The House Oversight and Judiciary committees will each hold markups on their respective reports recommending a contempt of Congress resolution against Garland for failing to comply with a congressional subpoena. If passed out of the committees, the resolutions would next go to the House floor for a vote by the whole chamber. It is not clear when that vote would be held.
Shortly after Hur closed his investigation into Biden’s handling of classified documents in February, Republicans subpoenaed the Department of Justice for a number of documents and information, including the audio recordings of the special counsel’s interviews with Biden and his ghostwriter, Mark Zwonitzer.
While Hur’s probe led to no charges against the president, Republicans have seized on Hur’s description of Biden as a “well-meaning, elderly man with a poor memory” in his final report.
CNN has sued for access to recordings of federal investigators’ interview with Biden in the now-closed probe over his handling of classified documents.
Through their subpoenas to DOJ, House Republicans have argued that the audio recordings are crucial to their impeachment inquiry into Biden, which remains stalled as the prospects of the investigation ending in impeachment are increasingly unlikely. Without the votes in their narrow majority or evidence of an impeachable offense, Republicans are now struggling with how to end their probe and are looking for ways to target other members of the Biden administration.
The Department has made the majority of the subpoenaed materials available to House Republicans, including transcripts of the special counsel’s interviews with Biden and his ghostwriter, but it has doubled down on its decision to not release the audio files of the interviews, stating that Republicans have not established a legitimate legislative purpose for demanding these recordings.
In their contempt reports, Republicans stated that DOJ does not get to determine what information is useful to their investigation, and argued that the verbal nuances of an audio recording provide unique insight into a subject that are not reflected in a transcript.
“The Constitution does not permit the executive branch to dictate to Congress how to proceed with an impeachment inquiry or to conduct its oversight,” the report reads.
In a recent letter to the Republican-led committees, DOJ Assistant Attorney General Carlos Uriarte wrote to the House Oversight and Judiciary panels that Republicans do not need the audio recordings since DOJ turned over the transcripts, which would address Republican allegations made about the president as part of their impeachment inquiry.
“It seems that the more information you receive, the less satisfied you are, and the less justification you have for contempt, the more you rush towards it,” Uriarte wrote.
DOJ has also outlined distinct privacy concerns related to an audio recording of an interview compared to a written transcript, and how the release of such an audio file could dissuade cooperation from future witnesses in criminal investigations.
Raising concerns that Republicans want these audio files for political purposes, he added: “the Committees’ inability to identify a need for these audio files grounded in legislative or impeachment purposes raises concerns about what other purposes they might serve.”

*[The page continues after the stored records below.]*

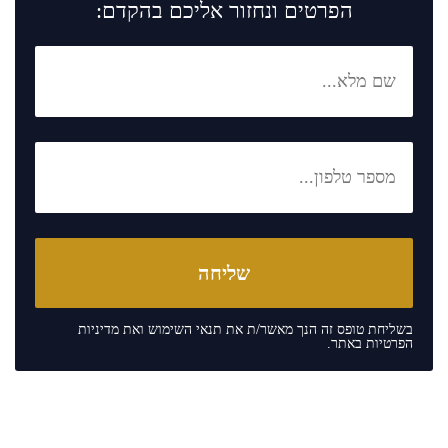
הפרטים ונחזור אליכם בהקדם:
בשליחת טופס זה הנך מאשר/ת את
תנאי השימוש
ואת
מדיניות
הפרטיות
באתר.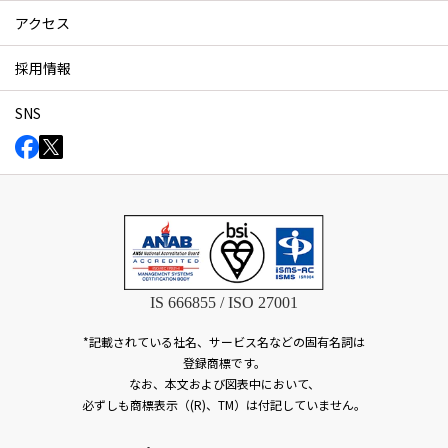
アクセス
採用情報
SNS
IS 666855 / ISO 27001
*記載されている社名、サービス名などの固有名詞は
登録商標です。
なお、本文および図表中において、
必ずしも商標表示（(R)、TM）は付記していません。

Republicans, meanwhile, argue in their report that while the transcripts of the interviews reflect what was said, “they do not reflect important verbal context, such as tone or tenor, or nonverbal context, such as pauses or pace of delivery.”
Such pauses and inflections, Republicans claim, “can provide indications of a witness’s ability to recall events, or whether the individual is intentionally giving evasive or nonresponsive testimony to investigators.”
Republicans pointed to a recent example of when a transcript and audio recording of the president diverged, stating that at a speech last month, Biden read a teleprompter cue out loud during his speech, which was reflected in the recording of the event but not in the initial transcript of his remarks.
The House Oversight Committee pushed back the start time of its Thursday markup so that Republican committee members can attend the criminal trial of former President Donald Trump in New York City, two sources familiar with the planning told CNN.
When asked to comment on the reason for the schedule change, an Oversight Committee spokeswoman told CNN, “Due to member schedule conflicts, the markup is now starting at a different time to accommodate members’ schedules.”